42 years of complexity metrics – what's stopping us?

Effectively using software complexity metrics

Authors: Thomas Grundler, Hendrik Post, Jochen Quante, Sadi Yigit, Robert Bosch GmbH

Contribution – Embedded Software Engineering Congress 2018

The most well-known software complexity metric was introduced by Thomas J. McCabe in 1976 and has sparked discussions among generations of software developers about the significance of such metrics. The following article describes how software complexity metrics are used in the automotive division of Robert Bosch GmbH.

Initial situation

Our goal is to identify software product metrics that reveal which software components developers struggle to understand and further develop. The overarching question, therefore, is: How can software maintainability be measured, and how can this measurement be used to guide the software development process?

There are many metrics: „Lines of Code“ emerged as early as the 1960s, McCabe introduced cyclomatic complexity in 1976, and many other metrics emerged in the 1980s and 1990s, considering one aspect or another of software.

In the automotive sector, the HIS metrics were introduced in 2005. HIS stands for "Manufacturer Initiative Software," and the HIS comprised the automotive manufacturers Audi, BMW Group, DaimlerChrysler, Porsche, and Volkswagen. The goal of the HIS was to establish a basic set of metrics for evaluating testability and software quality in general. The HIS metrics consist of 15 software metrics with corresponding threshold values, which are to be collected for each "compilable unit.".

Our experience today is that a great deal of measurement is being done. There is an overwhelming number of metrics and tools on the market, all claiming to be able to measure and assess the quality of a software product. However, to our knowledge, few consequences are currently drawn from these measurements, and it is often unclear what the purpose of measuring certain metrics is even supposed to be. Furthermore, measuring a large number of metrics (possibly with their individual violations of a predefined threshold) is often not helpful in drawing the necessary conclusions.

Preliminary work

To get closer to the goal of being able to measure the maintainability of software using product metrics, the „MI method“ (Maintainability Index) according to Oman and Hagemeister was applied (P. Oman, J. Hagemeister: „Construction and Testing of Polynomials Predicting Software Maintainability“, in Journal of Systems and Software, Vol. 24, No. 3, 1994.First, a representative selection of so-called program versions of the Bosch engine control unit was measured. Measurements were taken on the C code, regardless of whether it was handwritten or generated. The measured metrics consisted of the HIS metrics and many other complexity metrics known from the literature, such as Halstead, cognitive complexity, outliers, and variable lifespan.
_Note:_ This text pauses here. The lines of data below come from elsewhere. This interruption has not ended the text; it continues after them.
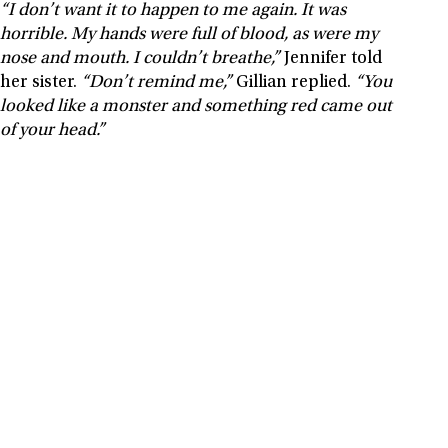
“I don’t want it to happen to me again. It was
horrible. My hands were full of blood, as were my
nose and mouth. I couldn’t breathe,”
Jennifer told
her sister.
“Don’t remind me,”
Gillian replied.
“You
looked like a monster and something red came out
of your head.”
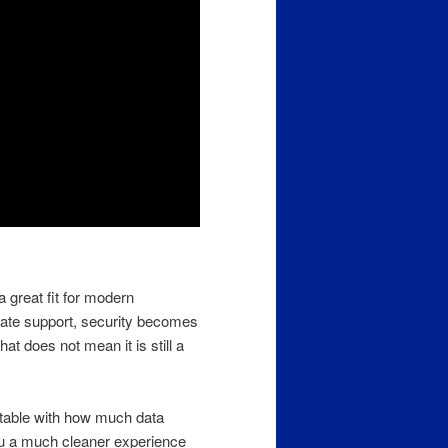
a great fit for modern
date support, security becomes
hat does not mean it is still a
rtable with how much data
you a much cleaner experience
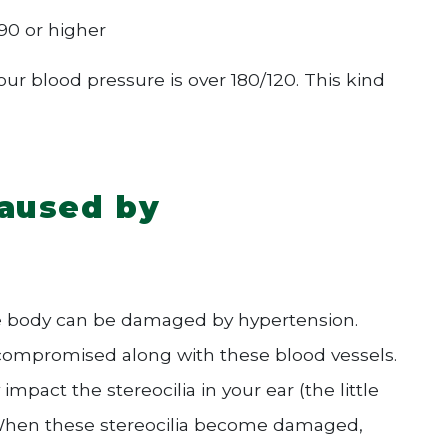
90 or higher
 blood pressure is over 180/120. This kind
caused by
re body can be damaged by hypertension.
e compromised along with these blood vessels.
mpact the stereocilia in your ear (the little
). When these stereocilia become damaged,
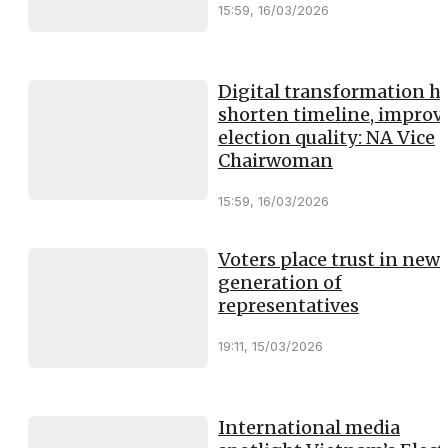
15:59, 16/03/2026
Digital transformation h
shorten timeline, improv
election quality: NA Vice
Chairwoman
15:59, 16/03/2026
Voters place trust in new
generation of
representatives
19:11, 15/03/2026
International media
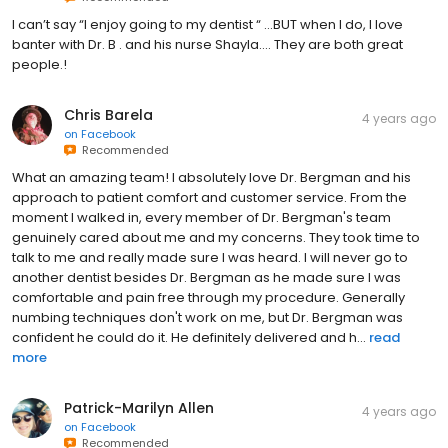
I can’t say “I enjoy going to my dentist “ …BUT when I do, I love
banter with Dr. B . and his nurse Shayla…. They are both great
people.!
Chris Barela
4 years ago
on
Facebook
Recommended
What an amazing team! I absolutely love Dr. Bergman and his
approach to patient comfort and customer service. From the
moment I walked in, every member of Dr. Bergman's team
genuinely cared about me and my concerns. They took time to
talk to me and really made sure I was heard. I will never go to
another dentist besides Dr. Bergman as he made sure I was
comfortable and pain free through my procedure. Generally
numbing techniques don't work on me, but Dr. Bergman was
confident he could do it. He definitely delivered and h...
read
more
Patrick-Marilyn Allen
4 years ago
on
Facebook
Recommended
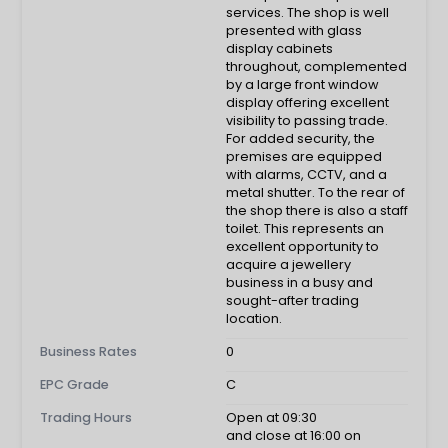
services. The shop is well
presented with glass
display cabinets
throughout, complemented
by a large front window
display offering excellent
visibility to passing trade.
For added security, the
premises are equipped
with alarms, CCTV, and a
metal shutter. To the rear of
the shop there is also a staff
toilet. This represents an
excellent opportunity to
acquire a jewellery
business in a busy and
sought-after trading
location.
Business Rates
0
EPC Grade
C
Trading Hours
Open at 09:30
and close at 16:00 on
The next step involved calculating correlations between the metrics to obtain metrics with the most orthogonal information possible. For this, a principal component analysis was used. Principal component analysis provides two pieces of information: firstly, which metrics form a so-called cluster (i.e., are highly correlated), and secondly, what proportion of the total information this cluster contributes. Subsequently, a representative of each cluster was selected, and using the information contribution of the cluster, it was determined how many clusters could be included in the subsequent steps without losing too much information. Table 1 shows a typical result of the principal component analysis.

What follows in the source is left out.